A multi-tool (or multitool) is a hand tool that combines several individual functions in a single unit. The smallest are credit-card or key sized units designed for carrying in a wallet or on a keyring, but others are designed to be carried in a trouser pocket or belt-mounted pouch.

History 
The idea of incorporating several tools in one unit is very old, dating back at least as far as Middle Roman times. Many of these were used for eating.

Pocket knives 

Among the earliest contemporary examples is the Swiss Army knife, as supplied by makers Victorinox and Wenger. The actual version supplied to the Swiss army includes a knife blade, a reamer, a bottle-opener–screwdriver–wire stripper, and a can-opener–screwdriver.

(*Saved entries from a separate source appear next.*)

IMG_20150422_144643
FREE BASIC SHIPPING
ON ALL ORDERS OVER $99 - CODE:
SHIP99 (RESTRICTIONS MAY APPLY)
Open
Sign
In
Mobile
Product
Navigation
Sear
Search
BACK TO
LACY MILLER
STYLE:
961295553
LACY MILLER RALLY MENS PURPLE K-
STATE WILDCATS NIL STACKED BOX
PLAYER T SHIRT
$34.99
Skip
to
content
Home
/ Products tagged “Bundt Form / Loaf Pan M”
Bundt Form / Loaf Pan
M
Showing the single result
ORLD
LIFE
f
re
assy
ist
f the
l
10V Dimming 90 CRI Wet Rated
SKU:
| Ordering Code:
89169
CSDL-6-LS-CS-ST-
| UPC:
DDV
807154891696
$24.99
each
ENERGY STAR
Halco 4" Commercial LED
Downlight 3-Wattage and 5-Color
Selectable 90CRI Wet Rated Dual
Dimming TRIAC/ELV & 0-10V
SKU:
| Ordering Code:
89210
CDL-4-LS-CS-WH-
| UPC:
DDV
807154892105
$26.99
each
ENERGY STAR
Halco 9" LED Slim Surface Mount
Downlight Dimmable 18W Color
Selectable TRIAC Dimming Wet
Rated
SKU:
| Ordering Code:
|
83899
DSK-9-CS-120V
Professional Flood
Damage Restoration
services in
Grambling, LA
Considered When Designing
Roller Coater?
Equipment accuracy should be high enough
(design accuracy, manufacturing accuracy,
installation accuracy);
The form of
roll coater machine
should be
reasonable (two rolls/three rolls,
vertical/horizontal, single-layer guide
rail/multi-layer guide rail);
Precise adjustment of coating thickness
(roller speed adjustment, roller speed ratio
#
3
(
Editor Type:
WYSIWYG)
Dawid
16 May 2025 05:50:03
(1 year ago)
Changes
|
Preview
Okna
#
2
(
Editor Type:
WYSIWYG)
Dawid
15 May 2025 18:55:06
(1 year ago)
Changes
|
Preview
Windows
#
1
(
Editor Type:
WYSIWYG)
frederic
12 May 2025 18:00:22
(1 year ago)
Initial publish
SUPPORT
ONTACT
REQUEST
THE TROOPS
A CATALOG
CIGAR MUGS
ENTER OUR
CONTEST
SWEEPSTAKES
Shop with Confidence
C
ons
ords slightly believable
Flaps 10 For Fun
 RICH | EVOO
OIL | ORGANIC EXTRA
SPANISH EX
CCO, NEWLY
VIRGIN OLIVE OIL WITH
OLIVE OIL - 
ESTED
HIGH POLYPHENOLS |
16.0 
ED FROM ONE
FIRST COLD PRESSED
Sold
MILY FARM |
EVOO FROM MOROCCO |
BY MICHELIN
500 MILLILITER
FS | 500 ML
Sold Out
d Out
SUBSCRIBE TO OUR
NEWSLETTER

Besides Victorinox and Wenger, many other manufacturers now make similar knives.

Other versions may include items like a nail file, tweezers, folding scissors, a tooth pick, a magnifying glass, screwdriver bits  and others. There are also versions that have special tools for specific sports or outdoor activities like golf, horseback riding, shooting, hunting or fishing.  Versions intended for cyclists may have a selection of allen (hex) keys, a selection of wrenches, screwdrivers, a spoke key, and a chain-breaker.

Folding multi-tools 

In 1983 Tim Leatherman sold his first "Pocket Survival Tool", ⁣ larger and more robust than a pocket-knife-based tool, and incorporating a set of needle-nosed pliers in a butterfly knife-style mechanism. Too large for most pockets, it came with a belt pouch.

Other multi-tools 

Other multi-tool functions include a hammer, LED light, lighter, tape measure and an assortment of screwdriver bits.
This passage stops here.